Has anyone heard anything about Westford slab mills? Similar in concept to AK mills.

My local saw dealer sells these rather than AK mills.


----------



## Newfie (Apr 14, 2006)

Maybe an Aussie thing, never heard of them up here.


----------



## coveredinsap (Apr 14, 2006)

Is this the one you're referring to?

http://www.vianet.net.au/~jemal/home.htm

If it is, under the 'dealers' link they don't appear to sell in the USA. Too bad they don't sell over the web and ship worldwide.


----------



## Lakeside53 (Apr 14, 2006)

looks like a copy of a Granberg, +/-. As for internet sale, sure.... you'll love the freight charge from Australia.


----------



## sawn_penn (Apr 14, 2006)

Thanks,

Yes, they are a local "Down Under" thing. I'd be suprised if they exported to the US, as they are pretty expensive (AUS$420 for a 36" ??? mill)

My local dealer likes them (maybe because they are so %$#ing expensive!)

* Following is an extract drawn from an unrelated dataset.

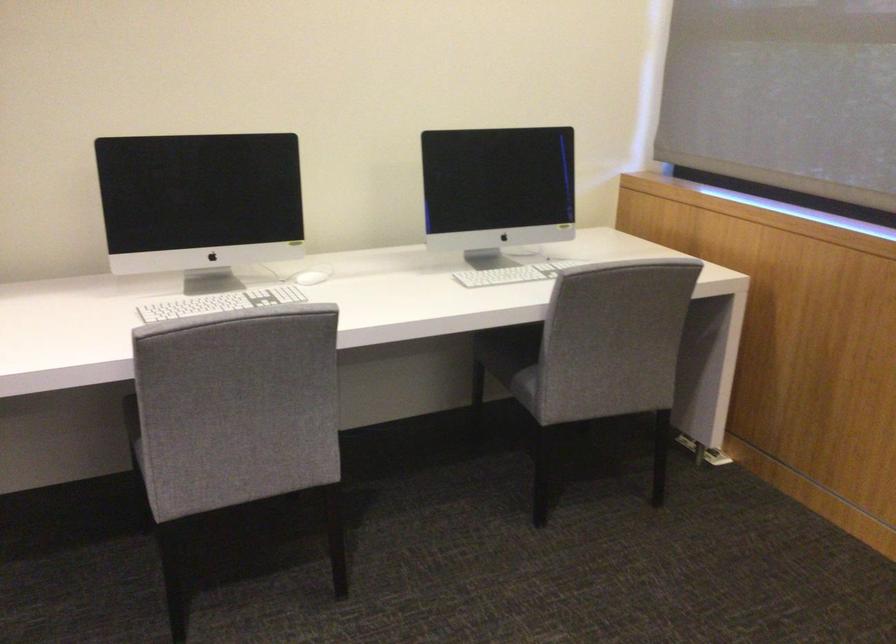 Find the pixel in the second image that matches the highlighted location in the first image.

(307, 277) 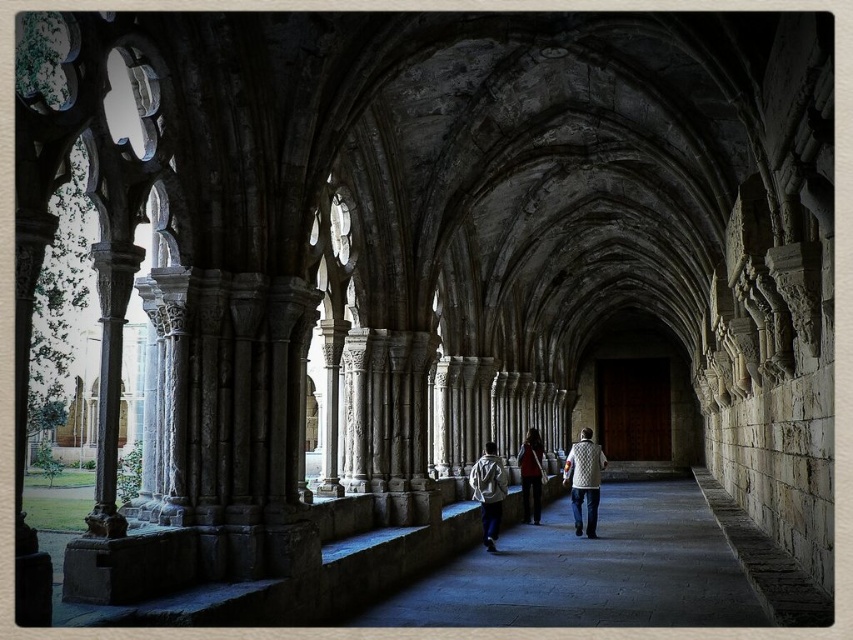 How far apart are white fabric jacket at center and matte red sweater at center?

If I get more serious I'll see if he'll demo/lend me his.

That'd be a good test of durability. Ask the dealer if he'll loan his to a customer, and watch his face...


----------



## trevmcrev (Apr 14, 2006)

Hi, my mill is a Westford, as used in my recent thread "1st milling attempt".
Cant really compare it to anything else but seems well built, better than the other brands ive seen in the local stores. Ive only run it with the double ender on it, interested to have a go with a single powerhead to compare.
Trev


----------



## trevmcrev (Apr 14, 2006)

Ps. sawnpenn, wherabouts in Aust are you?
Trev


----------



## sawn_penn (Apr 15, 2006)

trevmcrev said:


> Ps. sawnpenn, wherabouts in Aust are you?
> Trev



Near Canberra.


----------